Credit for bringing the sexy to cricket, especially the coloured clothing and floodlights, is usually given to Kerry Packer and his World Series of Cricket. The unauthorized tournament was arguably the greatest disruption cricket had seen for decades. Teams no longer played in white but in flamboyant colours that more than one historian has claimed were inspired by national flags.
The boys in blue. It was still a new experience for many Indians who consumed their cricket from magazines and newspapers with largely monochrome photographs-
But in fact the Indian flag has very little blue in it. Amidst the saffron, white and green, the blue of the Ashoka Chakra is hard to spot. So how did Indian cricket end up adopting the most feeble, if you will, of all its flag colours?
The Internet abounds with theories about why Indian cricketers wear blue (for they have always worn some shade of blue since the 1992 World Cup).
This is both unfair and typical. Cricket is, for many people, the entirety of Indian sport. But in fact cricket merely carried on from a clothing tradition that already existed in Indian sport. Glance, for instance, at video clips of the hockey competition at the 1980 Moscow Olympics. India played in a light shade of blue.
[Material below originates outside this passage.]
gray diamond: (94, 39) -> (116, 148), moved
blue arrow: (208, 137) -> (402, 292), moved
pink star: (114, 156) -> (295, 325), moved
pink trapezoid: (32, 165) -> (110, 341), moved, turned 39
The uniform is not all that dissimilar to the jerseys Indian cricket teams would wear well into the 1990s.
Suffice to say that while Packer may have brought colour to cricket, he didn’t bring blue to Indian cricket.
But enough of the blue. The 1992 World Cup bestowed colours on every international team. And it did so through a selection of jerseys that are surely amongst the most iconic in cricketing history. There is a purity, simplicity and sincerity to the 1992 uniforms. An almost childlike innocence permeates through the shirts that you can still see at cricket grounds. Pakistanis remember that green fondly because they won that World Cup. And India wore just the darkest of three shades of blue worn in 1992: Sri Lanka and England wore the others. All three countries still maintain their predominantly blue strip.
The New Zealanders, who sparkled in that World Cup, unfortunately did it in a kit the colour of dishwater. There isn’t a middle-aged cricket fan alive today who doesn’t instantly think “Martin Crowe wearing porridge" when they think of the 1992 World Cup. But the Kiwis now wear dashing kits in black, of a piece with the rest of Kiwi sport. Most other countries still retain variants of the original colours they wore in 1992. And thank god for that.
The colour of a sport, so to speak, is an odd thing to be nostalgic about. But for a generation of middle-aged Indians, the early 1990s witnessed their initiation into the agony and ecstasy of Indian cricket. We were often happy, often sad, often enraged, often smug, often sleepy, never exhausted, and always, always blue.